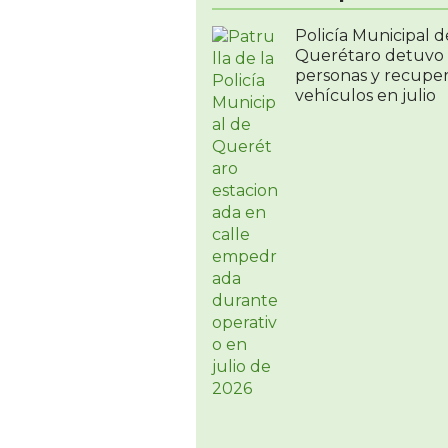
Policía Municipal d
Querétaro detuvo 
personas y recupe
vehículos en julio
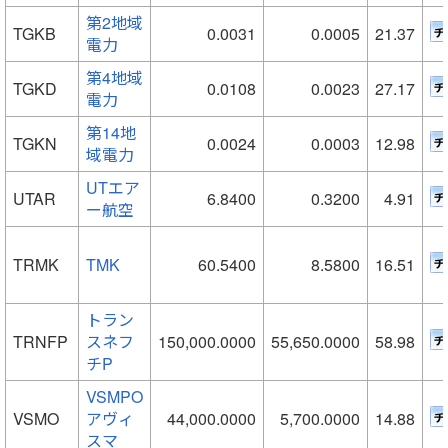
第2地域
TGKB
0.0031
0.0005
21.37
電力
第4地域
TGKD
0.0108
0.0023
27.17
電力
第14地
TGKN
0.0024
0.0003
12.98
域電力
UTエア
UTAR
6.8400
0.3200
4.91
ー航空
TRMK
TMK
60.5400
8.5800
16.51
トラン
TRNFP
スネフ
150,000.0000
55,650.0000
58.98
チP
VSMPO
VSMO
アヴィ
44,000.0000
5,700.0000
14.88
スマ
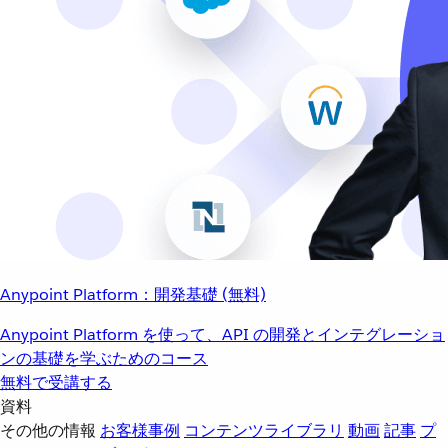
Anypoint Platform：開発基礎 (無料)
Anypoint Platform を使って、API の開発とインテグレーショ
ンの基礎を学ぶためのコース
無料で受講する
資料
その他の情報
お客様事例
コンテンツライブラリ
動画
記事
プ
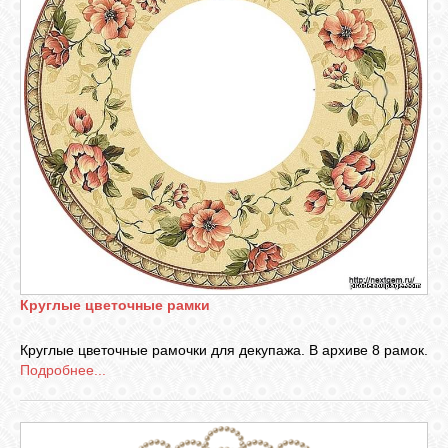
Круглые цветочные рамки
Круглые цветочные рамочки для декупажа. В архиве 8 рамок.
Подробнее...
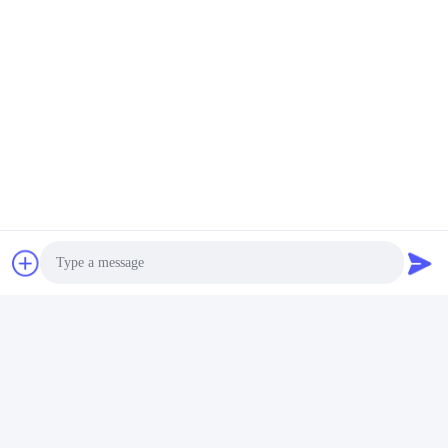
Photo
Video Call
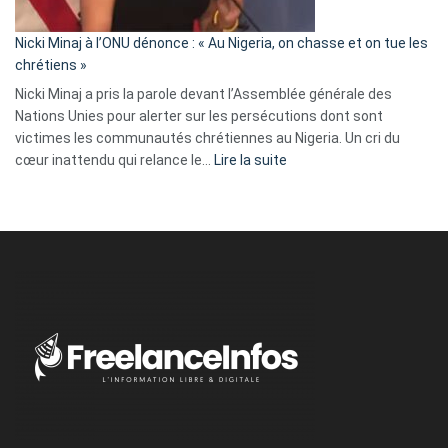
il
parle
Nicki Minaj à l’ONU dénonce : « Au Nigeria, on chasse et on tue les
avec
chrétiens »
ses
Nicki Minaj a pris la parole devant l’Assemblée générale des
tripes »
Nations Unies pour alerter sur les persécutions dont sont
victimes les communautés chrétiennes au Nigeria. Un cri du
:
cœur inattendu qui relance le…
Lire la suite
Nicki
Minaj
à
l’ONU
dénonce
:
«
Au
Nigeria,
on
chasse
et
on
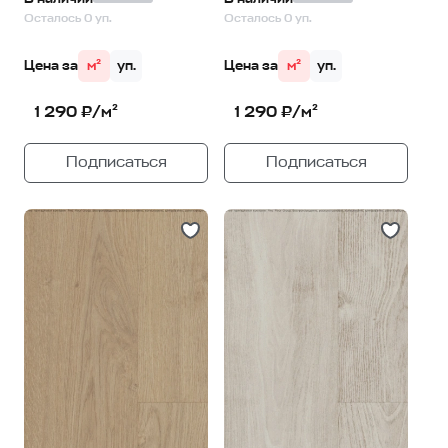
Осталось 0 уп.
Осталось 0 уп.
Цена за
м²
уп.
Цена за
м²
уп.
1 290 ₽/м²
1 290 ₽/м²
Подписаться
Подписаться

◆ ◆ ◆ ◆ ◆

### Your goal:
An exact copy of the records above is wanted, with the pictures omitted.

### Written reply:
Policía Municipal d
Querétaro detuvo 
personas y recupe
vehículos en julio
第2地域
TGKB
0.0031
0.0005
21.37
電力
第4地域
TGKD
0.0108
0.0023
27.17
電力
第14地
TGKN
0.0024
0.0003
12.98
域電力
UTエア
UTAR
6.8400
0.3200
4.91
ー航空
TRMK
TMK
60.5400
8.5800
16.51
トラン
TRNFP
スネフ
150,000.0000
55,650.0000
58.98
チP
VSMPO
VSMO
アヴィ
44,000.0000
5,700.0000
14.88
スマ
Anypoint Platform：開発基礎 (無料)
Anypoint Platform を使って、API の開発とインテグレーショ
ンの基礎を学ぶためのコース
無料で受講する
資料
その他の情報
お客様事例
コンテンツライブラリ
動画
記事
プ
Круглые цветочные рамки
Круглые цветочные рамочки для декупажа. В архиве 8 рамок.
Подробнее...
Photo
Video Call
il
parle
Nicki Minaj à l’ONU dénonce : « Au Nigeria, on chasse et on tue les
avec
chrétiens »
ses
Nicki Minaj a pris la parole devant l’Assemblée générale des
tripes »
Nations Unies pour alerter sur les persécutions dont sont
victimes les communautés chrétiennes au Nigeria. Un cri du
:
cœur inattendu qui relance le…
Lire la suite
Nicki
Minaj
à
l’ONU
dénonce
:
«
Au
Nigeria,
on
chasse
et
on
Осталось 0 уп.
Осталось 0 уп.
Цена за
м²
уп.
Цена за
м²
уп.
1 290 ₽/м²
1 290 ₽/м²
Подписаться
Подписаться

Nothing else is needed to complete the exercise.